─── INPUT FOR THIS TASK ───

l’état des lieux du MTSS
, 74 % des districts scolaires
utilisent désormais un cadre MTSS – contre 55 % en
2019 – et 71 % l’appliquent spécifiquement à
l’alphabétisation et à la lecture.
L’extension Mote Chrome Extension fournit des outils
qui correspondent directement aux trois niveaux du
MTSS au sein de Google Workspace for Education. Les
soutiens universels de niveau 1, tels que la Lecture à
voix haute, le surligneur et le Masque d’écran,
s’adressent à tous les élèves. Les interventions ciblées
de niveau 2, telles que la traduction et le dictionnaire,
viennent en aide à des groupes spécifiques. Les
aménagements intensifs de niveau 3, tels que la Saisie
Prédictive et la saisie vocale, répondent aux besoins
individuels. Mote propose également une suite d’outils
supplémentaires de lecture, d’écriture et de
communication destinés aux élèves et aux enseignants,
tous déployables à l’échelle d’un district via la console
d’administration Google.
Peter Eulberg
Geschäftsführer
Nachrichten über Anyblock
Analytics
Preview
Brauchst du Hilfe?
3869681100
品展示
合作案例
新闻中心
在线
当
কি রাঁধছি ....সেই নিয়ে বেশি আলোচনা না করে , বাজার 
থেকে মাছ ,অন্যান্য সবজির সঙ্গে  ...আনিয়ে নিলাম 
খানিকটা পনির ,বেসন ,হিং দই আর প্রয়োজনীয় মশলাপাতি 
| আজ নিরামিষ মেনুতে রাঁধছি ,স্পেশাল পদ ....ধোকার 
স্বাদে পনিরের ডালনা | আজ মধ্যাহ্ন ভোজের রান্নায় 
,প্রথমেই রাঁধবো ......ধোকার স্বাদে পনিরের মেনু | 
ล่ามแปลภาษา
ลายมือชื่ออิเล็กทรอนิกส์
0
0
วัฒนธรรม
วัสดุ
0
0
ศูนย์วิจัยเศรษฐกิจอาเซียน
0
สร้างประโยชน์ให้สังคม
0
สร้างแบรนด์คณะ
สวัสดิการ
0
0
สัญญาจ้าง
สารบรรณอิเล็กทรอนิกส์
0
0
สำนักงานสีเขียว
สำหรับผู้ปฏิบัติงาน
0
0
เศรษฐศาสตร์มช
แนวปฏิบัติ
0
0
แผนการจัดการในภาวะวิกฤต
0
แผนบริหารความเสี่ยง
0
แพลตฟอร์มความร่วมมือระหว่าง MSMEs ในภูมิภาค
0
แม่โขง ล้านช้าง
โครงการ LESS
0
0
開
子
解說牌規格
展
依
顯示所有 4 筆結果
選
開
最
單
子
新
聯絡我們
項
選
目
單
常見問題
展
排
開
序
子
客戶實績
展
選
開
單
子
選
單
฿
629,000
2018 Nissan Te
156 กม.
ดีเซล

───

Reproduce word for word only the first line of the listing above and each line after it through the line with "qui correspondent directement".

l’état des lieux du MTSS
, 74 % des districts scolaires
utilisent désormais un cadre MTSS – contre 55 % en
2019 – et 71 % l’appliquent spécifiquement à
l’alphabétisation et à la lecture.
L’extension Mote Chrome Extension fournit des outils
qui correspondent directement aux trois niveaux du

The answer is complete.